YOUR GOAL: Through the line with "Sezione Copyright" and starting from the first line, return the records below word for word, with pictures left out.

THE INPUT:
>>>
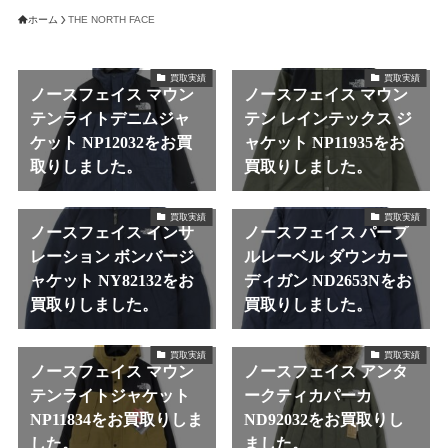
ホーム
THE NORTH FACE
買取実績
買取実績
ノースフェイス マウン
ノースフェイス マウン
テンライトデニムジャ
テン レインテックス ジ
ケット NP12032をお買
ャケット NP11935をお
取りしました。
買取りしました。
買取実績
買取実績
ノースフェイス インサ
ノースフェイス パープ
レーション ボンバージ
ルレーベル ダウンカー
ャケット NY82132をお
ディガン ND2653Nをお
買取りしました。
買取りしました。
買取実績
買取実績
ノースフェイス マウン
ノースフェイス アンタ
テンライトジャケット
ークティカパーカ
NP11834をお買取りしま
ND92032をお買取りし
した。
ました。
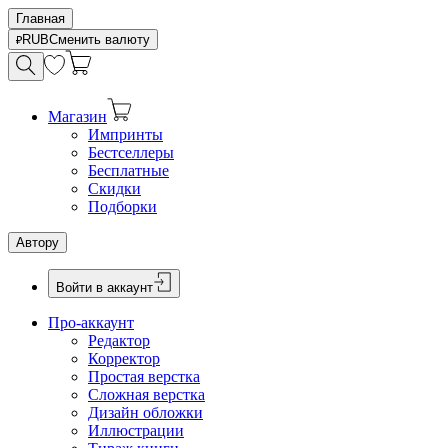
Главная
RUB
Сменить валюту
Магазин
Импринты
Бестселлеры
Бесплатные
Скидки
Подборки
Автору
Войти в аккаунт
Про-аккаунт
Редактор
Корректор
Простая верстка
Сложная верстка
Дизайн обложки
Иллюстрации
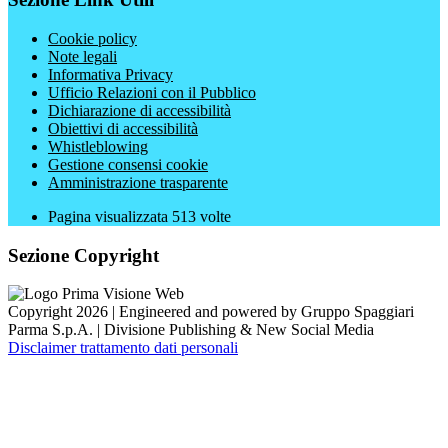
Cookie policy
Note legali
Informativa Privacy
Ufficio Relazioni con il Pubblico
Dichiarazione di accessibilità
Obiettivi di accessibilità
Whistleblowing
Gestione consensi cookie
Amministrazione trasparente
Pagina visualizzata
513
volte
Sezione Copyright
Copyright 2026 | Engineered and powered by Gruppo Spaggiari
Parma S.p.A. | Divisione Publishing & New Social Media
Disclaimer trattamento dati personali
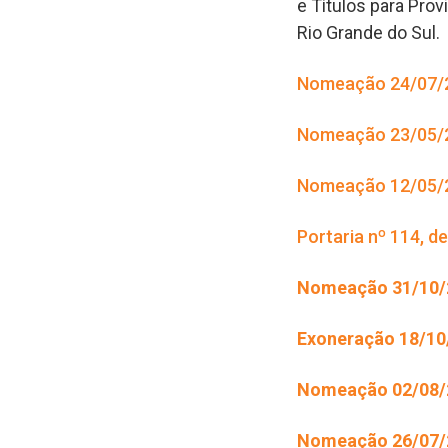
e Títulos para Pro
Rio Grande do Sul.
Nomeação 24/07/2
Nomeação 23/05/2
Nomeação 12/05/2
Portaria nº 114, d
Nomeação 31/10
Exoneração 18/1
Nomeação 02/08/2
Nomeação 26/07/2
<<<
YOUR SOLUTION:
ホーム
THE NORTH FACE
買取実績
買取実績
ノースフェイス マウン
ノースフェイス マウン
テンライトデニムジャ
テン レインテックス ジ
ケット NP12032をお買
ャケット NP11935をお
取りしました。
買取りしました。
買取実績
買取実績
ノースフェイス インサ
ノースフェイス パープ
レーション ボンバージ
ルレーベル ダウンカー
ャケット NY82132をお
ディガン ND2653Nをお
買取りしました。
買取りしました。
買取実績
買取実績
ノースフェイス マウン
ノースフェイス アンタ
テンライトジャケット
ークティカパーカ
NP11834をお買取りしま
ND92032をお買取りし
した。
ました。
Главная
RUB
Сменить валюту
Магазин
Импринты
Бестселлеры
Бесплатные
Скидки
Подборки
Автору
Войти в аккаунт
Про-аккаунт
Редактор
Корректор
Простая верстка
Сложная верстка
Дизайн обложки
Иллюстрации
Cookie policy
Note legali
Informativa Privacy
Ufficio Relazioni con il Pubblico
Dichiarazione di accessibilità
Obiettivi di accessibilità
Whistleblowing
Gestione consensi cookie
Amministrazione trasparente
Pagina visualizzata
513
volte
Sezione Copyright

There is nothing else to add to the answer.